Check the entries below for lines with "Lisboa"; report only how many there are.

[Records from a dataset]
-------------------------

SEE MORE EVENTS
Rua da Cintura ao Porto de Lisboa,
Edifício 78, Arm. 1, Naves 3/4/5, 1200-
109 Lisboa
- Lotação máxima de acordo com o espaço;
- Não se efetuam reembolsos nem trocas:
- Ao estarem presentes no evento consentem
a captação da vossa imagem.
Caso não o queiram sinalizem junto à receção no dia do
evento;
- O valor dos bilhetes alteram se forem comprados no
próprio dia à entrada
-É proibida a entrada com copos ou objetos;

-------------------------

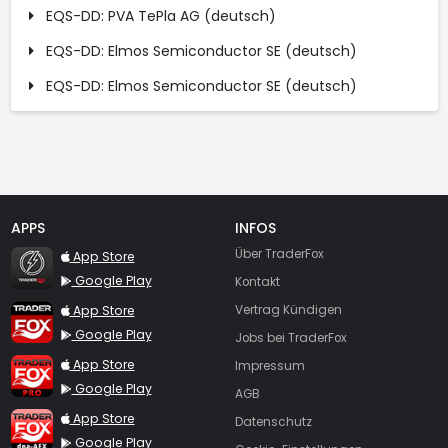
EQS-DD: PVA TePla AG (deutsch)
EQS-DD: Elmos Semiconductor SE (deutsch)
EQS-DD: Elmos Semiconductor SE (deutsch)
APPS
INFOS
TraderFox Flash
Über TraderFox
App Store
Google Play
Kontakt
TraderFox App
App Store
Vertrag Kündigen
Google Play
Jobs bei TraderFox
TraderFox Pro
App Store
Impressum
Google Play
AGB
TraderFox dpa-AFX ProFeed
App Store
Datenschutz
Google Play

-------------------------

• [RESULT]: 2